IoT-Based Electric Vehicle State Estimation and Control Algorithms Under Cyber Attacks

Abstract

In order to provide intelligent services, the Internet-of-Things (IoT) facilitates millions of smart devices to be enabled with network connectivity to sense, collect, process, and exchange information. Based on the communication infrastructure, the IoT can allow cyber-physical devices, such as an electric vehicle, to sense, monitor, and control from the remote control center in real time. Unfortunately, the traditional communication infrastructure is vulnerable to cyber attacks, so it is a challenging task for the IoT to explore these applications.

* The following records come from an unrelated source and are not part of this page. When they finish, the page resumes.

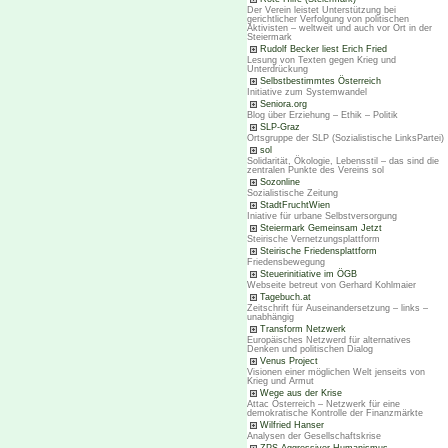
Der Verein leistet Unterstützung bei
gerichtlicher Verfolgung von politischen
Aktivisten – weltweit und auch vor Ort in der
Steiermark
Rudolf Becker liest Erich Fried
Lesung von Texten gegen Krieg und
Unterdrückung
Selbstbestimmtes Österreich
Initiative zum Systemwandel
Seniora.org
Blog über Erziehung – Ethik – Politik
SLP-Graz
Ortsgruppe der SLP (Sozialistische LinksPartei)
sol
Solidarität, Ökologie, Lebensstil – das sind die
zentralen Punkte des Vereins sol
Sozonline
Sozialistische Zeitung
StadtFruchtWien
Iniative für urbane Selbstversorgung
Steiermark Gemeinsam Jetzt
Steirische Vernetzungsplattform
Steirische Friedensplattform
Friedensbewegung
Steuerinitiative im ÖGB
Webseite betreut von Gerhard Kohlmaier
Tagebuch.at
Zeitschrift für Auseinandersetzung – links –
unabhängig
Transform Netzwerk
Europäisches Netzwerd für alternatives
Denken und politischen Dialog
Venus Project
Visionen einer möglichen Welt jenseits von
Krieg und Armut
Wege aus der Krise
Attac Österreich – Netzwerk für eine
demokratische Kontrolle der Finanzmärkte
Wilfried Hanser
Analysen der Gesellschaftskrise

In order to overcome the problem, this article proposes an algorithm for monitoring and controlling the electric vehicle using the IoT communication network considering false data-injection attacks. First, the driverless electric vehicle with onboard vision system is represented by a state-space framework. As the electric vehicle and monitoring control center are far away, the IoT-embedded smart sensors and actuators are used to measure and control the system states. The vehicle sensing information is transmitted to the control center over an unreliable communication channel where attacks happen. Based on the mean square error principle, the optimal state estimation algorithm is derived to know and visualize the vehicle states. In order to regulate the vehicle states, the optimal control algorithm is designed based on the semidefinite programming approach. The simulation results show that the proposed algorithms are able to properly estimate and regulate the vehicle states within a short period of time.